The Court then concluded:

“As to the situation presented by the facts of this case, I can do no better than to apply the words of Samuels, J.A. [above quote], to this case. In my view the learned judge below was right when she held that it was appropriate to award the respondent the full amount of the cost of replacing his home, without deduction for either pre-loss depreciation or post-reinstatement betterment.”

The result in Nan thus entailed an award for the cost of reinstating or “replacing” the plaintiff’s home without deduction for betterment or depreciation. The refusal to deduct betterment or depreciation from the award resulted from the Court’s view that the plaintiff’s desire to reinstate his home was reasonable and that the advantages of reinstatement outweighed the extra cost being borne by the defendant for replacement cost as compared to the depreciated value of the home.

2.      Carrel v.
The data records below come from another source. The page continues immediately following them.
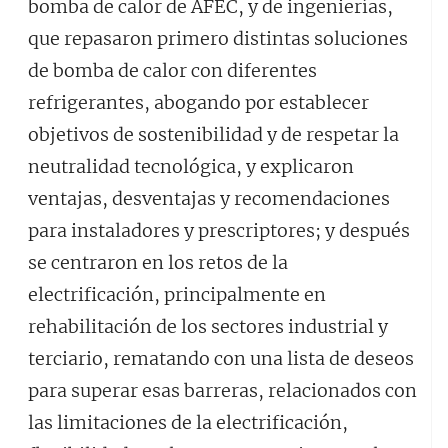
bomba de calor de AFEC, y de ingenierías,
que repasaron primero distintas soluciones
de bomba de calor con diferentes
refrigerantes, abogando por establecer
objetivos de sostenibilidad y de respetar la
neutralidad tecnológica, y explicaron
ventajas, desventajas y recomendaciones
para instaladores y prescriptores; y después
se centraron en los retos de la
electrificación, principalmente en
rehabilitación de los sectores industrial y
terciario, rematando con una lista de deseos
para superar esas barreras, relacionados con
las limitaciones de la electrificación,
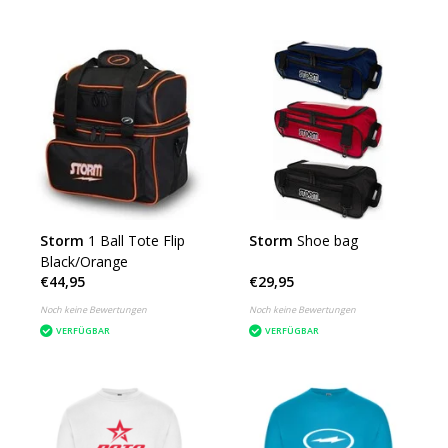
Storm
1 Ball Tote Flip
Storm
Shoe bag
Black/Orange
€44,95
€29,95
Noch keine Bewertungen
Noch keine Bewertungen
VERFÜGBAR
VERFÜGBAR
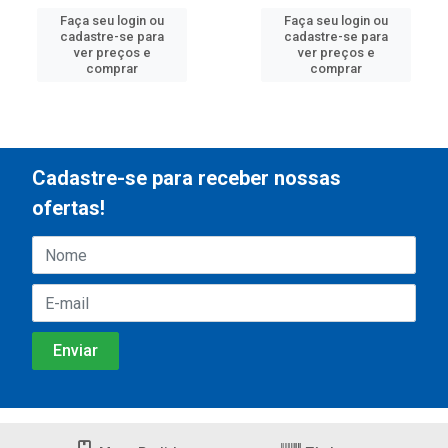
Faça seu login ou
Faça seu login ou
cadastre-se para
cadastre-se para
ver preços e
ver preços e
comprar
comprar
Cadastre-se para receber nossas
ofertas!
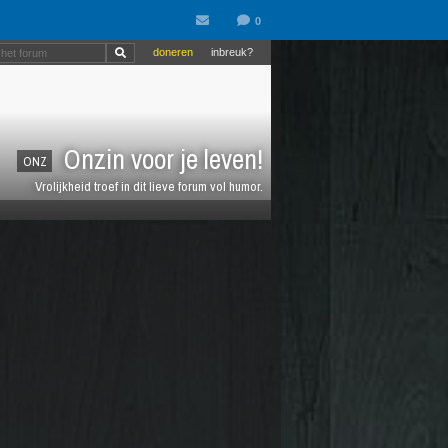
doneren
inbreuk?
Onzin voor je leven!
ONZ
Vrolijkheid troef in dit lieve forum vol humor.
Randy Laur Burner Services

The law as set forth in Nan has been accepted across Canada. The case of Carrel v. Randy Laur Burner Service, 2004 CarswellOnt 66 involved damage to the 79 year old plaintiff’s fifty year old home. The damage occurred as a result of a fuel oil spill in her basement. The spill did not result in a total loss of her home but required extensive remediation of the basement. The remediation entailed the removal of the entire concrete floor at a cost of approximately $75,000. The defendant argued that reinstatement costs should be reduced as the fifty year old home was experiencing a significant “upgrade” through the installation of entirely new concrete basement floor.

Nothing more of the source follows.